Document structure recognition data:
━━━━━━━━━━━━━━━━━━━━━━━━━━━━━━

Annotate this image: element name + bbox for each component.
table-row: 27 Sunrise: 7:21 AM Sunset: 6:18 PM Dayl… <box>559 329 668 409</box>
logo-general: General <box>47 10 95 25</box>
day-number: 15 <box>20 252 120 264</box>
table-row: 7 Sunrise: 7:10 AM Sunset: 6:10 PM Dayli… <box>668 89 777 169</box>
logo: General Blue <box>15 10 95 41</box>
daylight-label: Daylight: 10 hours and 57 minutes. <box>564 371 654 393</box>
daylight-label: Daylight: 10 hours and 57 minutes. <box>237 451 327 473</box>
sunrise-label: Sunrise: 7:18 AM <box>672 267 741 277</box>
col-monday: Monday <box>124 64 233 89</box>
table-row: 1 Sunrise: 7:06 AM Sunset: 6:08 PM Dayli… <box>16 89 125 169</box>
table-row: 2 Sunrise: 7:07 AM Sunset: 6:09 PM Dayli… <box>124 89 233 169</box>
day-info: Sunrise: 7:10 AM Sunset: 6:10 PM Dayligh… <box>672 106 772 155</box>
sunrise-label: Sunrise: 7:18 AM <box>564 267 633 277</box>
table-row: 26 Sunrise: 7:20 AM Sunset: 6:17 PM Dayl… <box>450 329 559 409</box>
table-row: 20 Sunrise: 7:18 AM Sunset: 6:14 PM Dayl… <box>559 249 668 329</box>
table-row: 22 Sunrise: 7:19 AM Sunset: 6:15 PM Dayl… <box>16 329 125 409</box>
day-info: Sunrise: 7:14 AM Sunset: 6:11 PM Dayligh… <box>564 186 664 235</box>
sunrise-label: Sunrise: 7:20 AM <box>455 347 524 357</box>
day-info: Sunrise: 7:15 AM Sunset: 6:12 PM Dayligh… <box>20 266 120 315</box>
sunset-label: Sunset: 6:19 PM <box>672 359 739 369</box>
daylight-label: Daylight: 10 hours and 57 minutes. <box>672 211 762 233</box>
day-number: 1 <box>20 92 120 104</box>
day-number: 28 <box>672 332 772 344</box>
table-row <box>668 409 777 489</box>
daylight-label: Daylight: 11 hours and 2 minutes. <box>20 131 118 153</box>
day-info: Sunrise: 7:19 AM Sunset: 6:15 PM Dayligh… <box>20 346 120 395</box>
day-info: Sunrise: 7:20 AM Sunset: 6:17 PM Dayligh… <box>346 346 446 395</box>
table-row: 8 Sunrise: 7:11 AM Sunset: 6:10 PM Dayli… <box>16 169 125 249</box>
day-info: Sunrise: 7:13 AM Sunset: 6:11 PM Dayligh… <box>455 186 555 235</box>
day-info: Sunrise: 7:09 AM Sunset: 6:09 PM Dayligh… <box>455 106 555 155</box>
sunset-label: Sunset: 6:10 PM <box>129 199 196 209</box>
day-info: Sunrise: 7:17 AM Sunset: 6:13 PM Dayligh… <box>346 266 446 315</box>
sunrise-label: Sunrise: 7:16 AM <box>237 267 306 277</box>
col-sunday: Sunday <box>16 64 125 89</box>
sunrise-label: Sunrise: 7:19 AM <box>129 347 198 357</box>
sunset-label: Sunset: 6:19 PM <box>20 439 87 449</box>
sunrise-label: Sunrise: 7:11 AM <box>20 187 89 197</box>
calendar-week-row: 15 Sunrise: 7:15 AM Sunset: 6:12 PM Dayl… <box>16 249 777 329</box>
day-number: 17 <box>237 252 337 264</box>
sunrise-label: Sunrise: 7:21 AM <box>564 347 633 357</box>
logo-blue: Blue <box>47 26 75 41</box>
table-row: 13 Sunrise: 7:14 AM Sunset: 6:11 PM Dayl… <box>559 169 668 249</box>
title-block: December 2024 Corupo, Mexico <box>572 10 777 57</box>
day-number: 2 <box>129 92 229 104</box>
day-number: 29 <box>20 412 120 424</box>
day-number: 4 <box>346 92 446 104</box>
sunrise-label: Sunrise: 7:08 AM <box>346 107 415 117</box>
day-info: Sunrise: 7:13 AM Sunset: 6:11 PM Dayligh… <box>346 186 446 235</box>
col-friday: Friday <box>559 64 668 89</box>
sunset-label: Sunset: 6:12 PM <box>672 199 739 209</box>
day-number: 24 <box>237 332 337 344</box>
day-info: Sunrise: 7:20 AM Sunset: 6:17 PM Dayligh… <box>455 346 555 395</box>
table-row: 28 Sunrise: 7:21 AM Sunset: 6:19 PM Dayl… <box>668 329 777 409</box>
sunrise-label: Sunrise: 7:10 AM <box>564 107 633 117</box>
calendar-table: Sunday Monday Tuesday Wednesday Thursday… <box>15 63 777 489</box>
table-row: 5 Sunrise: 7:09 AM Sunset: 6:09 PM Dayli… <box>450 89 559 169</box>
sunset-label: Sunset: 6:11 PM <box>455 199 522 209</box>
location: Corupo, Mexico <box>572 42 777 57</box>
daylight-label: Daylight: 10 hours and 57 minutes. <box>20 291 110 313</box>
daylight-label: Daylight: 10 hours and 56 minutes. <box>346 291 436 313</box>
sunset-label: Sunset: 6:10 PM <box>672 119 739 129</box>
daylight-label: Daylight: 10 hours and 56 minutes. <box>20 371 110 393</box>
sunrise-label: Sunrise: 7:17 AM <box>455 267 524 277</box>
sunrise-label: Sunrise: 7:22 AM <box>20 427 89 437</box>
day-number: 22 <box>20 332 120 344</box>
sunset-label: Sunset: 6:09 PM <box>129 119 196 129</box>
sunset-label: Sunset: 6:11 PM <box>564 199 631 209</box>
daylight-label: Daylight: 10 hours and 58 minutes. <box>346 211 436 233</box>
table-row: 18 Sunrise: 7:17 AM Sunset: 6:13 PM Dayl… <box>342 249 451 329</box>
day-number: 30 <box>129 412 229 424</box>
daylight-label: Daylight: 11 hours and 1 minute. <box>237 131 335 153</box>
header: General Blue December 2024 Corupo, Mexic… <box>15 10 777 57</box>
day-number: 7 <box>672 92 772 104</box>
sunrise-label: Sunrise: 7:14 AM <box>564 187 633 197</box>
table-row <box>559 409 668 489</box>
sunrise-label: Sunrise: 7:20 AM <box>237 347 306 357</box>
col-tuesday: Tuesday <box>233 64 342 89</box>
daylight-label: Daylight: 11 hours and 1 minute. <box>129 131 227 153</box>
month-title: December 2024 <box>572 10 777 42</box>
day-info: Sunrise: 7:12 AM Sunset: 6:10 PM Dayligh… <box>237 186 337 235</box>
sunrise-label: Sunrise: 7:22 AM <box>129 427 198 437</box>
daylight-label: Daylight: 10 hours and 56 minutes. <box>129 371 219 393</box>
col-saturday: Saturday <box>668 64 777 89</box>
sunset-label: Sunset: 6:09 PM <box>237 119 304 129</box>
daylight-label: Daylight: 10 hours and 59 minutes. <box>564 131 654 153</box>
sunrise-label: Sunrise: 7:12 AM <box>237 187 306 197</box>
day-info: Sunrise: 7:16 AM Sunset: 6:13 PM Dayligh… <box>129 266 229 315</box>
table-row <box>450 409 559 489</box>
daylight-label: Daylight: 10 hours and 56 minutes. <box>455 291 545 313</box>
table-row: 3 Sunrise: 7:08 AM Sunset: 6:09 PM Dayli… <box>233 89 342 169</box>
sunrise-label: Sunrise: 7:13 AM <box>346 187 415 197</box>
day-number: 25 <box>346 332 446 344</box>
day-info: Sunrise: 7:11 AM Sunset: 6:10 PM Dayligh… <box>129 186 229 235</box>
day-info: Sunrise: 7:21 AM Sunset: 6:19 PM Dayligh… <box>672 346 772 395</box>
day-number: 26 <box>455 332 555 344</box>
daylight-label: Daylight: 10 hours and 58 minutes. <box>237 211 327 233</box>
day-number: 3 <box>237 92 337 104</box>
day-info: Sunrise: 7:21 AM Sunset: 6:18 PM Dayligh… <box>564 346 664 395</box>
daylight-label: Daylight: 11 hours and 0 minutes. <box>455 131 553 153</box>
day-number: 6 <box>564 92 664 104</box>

━━━━━━━━━━━━━━━━━━━━━━━━━━━━━━

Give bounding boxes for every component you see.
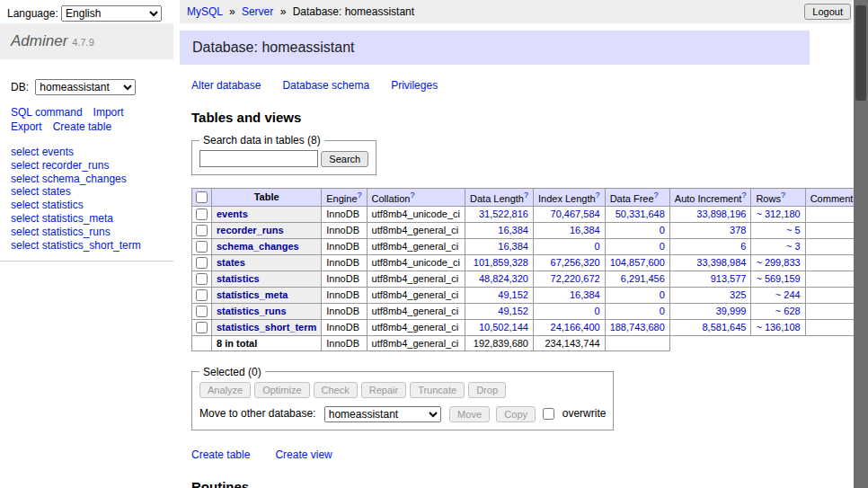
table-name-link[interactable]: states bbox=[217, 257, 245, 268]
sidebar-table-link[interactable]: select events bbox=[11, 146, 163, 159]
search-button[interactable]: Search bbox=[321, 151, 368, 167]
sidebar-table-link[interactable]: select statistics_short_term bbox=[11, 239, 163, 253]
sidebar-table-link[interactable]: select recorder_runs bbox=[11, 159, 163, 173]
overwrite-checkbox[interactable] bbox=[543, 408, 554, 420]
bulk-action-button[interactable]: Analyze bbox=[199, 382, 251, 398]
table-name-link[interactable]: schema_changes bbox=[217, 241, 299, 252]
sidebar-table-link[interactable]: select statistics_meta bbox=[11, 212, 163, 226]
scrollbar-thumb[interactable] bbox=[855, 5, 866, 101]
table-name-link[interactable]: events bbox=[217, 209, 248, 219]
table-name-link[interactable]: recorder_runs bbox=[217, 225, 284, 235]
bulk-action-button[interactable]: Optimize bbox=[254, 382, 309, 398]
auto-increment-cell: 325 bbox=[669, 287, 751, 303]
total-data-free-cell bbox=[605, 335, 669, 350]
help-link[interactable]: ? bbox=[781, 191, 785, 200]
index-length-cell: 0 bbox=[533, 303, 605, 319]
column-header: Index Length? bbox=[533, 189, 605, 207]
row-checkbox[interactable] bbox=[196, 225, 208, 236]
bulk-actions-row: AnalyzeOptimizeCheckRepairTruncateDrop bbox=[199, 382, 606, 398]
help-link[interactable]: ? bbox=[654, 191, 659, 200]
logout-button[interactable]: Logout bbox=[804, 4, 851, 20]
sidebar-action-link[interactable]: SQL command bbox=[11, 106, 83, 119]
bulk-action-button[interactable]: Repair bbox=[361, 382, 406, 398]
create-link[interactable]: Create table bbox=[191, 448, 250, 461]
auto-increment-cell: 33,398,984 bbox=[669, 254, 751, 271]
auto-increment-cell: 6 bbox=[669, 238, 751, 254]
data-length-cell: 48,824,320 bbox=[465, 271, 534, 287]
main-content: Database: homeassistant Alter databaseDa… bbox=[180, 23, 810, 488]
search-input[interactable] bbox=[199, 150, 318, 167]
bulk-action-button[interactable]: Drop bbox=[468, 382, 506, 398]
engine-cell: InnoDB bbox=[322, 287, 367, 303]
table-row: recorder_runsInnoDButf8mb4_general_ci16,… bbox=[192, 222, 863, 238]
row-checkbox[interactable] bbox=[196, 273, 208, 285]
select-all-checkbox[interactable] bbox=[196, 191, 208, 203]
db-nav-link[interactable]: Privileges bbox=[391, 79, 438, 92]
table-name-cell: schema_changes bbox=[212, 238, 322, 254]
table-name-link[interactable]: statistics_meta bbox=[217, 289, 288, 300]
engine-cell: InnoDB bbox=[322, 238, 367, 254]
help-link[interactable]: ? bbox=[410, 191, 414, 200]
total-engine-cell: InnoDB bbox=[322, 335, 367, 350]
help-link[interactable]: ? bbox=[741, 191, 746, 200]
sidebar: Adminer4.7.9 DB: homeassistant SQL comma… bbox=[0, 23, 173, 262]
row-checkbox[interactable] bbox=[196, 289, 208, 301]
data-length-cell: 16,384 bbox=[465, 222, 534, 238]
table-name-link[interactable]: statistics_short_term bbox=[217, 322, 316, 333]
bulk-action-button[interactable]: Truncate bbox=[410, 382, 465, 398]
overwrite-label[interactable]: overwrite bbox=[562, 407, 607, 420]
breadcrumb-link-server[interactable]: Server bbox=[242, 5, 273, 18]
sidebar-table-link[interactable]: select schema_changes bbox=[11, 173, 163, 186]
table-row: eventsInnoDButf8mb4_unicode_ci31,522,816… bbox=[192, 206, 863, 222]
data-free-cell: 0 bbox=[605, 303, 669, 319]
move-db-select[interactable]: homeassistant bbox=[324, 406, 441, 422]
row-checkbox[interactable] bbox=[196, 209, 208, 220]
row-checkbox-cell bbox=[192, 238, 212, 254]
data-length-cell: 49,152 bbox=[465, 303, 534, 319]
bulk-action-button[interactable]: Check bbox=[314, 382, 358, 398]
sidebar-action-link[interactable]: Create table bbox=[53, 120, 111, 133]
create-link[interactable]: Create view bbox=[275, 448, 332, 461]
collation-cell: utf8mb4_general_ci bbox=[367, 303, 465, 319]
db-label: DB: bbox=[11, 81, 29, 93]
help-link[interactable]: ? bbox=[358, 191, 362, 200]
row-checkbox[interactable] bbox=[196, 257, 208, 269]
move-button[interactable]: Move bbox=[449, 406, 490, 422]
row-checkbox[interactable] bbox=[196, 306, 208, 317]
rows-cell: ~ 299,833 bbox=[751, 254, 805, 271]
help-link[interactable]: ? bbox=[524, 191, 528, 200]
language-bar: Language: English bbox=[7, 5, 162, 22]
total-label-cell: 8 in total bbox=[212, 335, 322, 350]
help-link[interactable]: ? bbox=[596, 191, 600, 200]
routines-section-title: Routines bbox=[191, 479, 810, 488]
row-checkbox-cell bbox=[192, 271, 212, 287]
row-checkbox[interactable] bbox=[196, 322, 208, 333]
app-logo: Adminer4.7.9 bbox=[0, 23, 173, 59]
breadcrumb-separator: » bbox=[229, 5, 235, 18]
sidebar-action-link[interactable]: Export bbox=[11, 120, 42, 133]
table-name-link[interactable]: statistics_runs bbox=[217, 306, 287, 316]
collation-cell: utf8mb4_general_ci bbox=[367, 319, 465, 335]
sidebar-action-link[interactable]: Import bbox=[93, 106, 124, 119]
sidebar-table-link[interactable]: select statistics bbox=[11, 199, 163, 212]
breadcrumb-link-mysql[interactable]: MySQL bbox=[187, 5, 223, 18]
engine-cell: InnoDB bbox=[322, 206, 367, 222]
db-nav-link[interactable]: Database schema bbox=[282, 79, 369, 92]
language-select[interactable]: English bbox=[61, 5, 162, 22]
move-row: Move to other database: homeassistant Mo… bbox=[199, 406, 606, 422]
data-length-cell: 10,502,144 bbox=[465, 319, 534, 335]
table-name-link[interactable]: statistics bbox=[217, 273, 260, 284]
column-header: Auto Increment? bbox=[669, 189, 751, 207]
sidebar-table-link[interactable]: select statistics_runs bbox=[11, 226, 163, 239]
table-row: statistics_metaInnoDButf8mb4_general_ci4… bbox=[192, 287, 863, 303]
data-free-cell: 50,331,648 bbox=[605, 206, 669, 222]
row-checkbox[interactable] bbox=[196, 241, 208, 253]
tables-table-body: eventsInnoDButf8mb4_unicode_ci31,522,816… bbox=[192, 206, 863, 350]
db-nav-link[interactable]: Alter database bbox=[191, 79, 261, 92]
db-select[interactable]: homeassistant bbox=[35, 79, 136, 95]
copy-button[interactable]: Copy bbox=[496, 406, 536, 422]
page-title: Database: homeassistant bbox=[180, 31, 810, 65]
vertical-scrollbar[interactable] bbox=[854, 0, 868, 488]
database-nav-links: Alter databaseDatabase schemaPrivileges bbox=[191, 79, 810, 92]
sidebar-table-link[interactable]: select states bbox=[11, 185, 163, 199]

━━━━━━━━━━━━━━━━━━━━━━━━━━━━━━

### What the exercise asks
Going line by line through the entries above, count each line that has the word "scrollbar", then state the count alone.

### Your response
2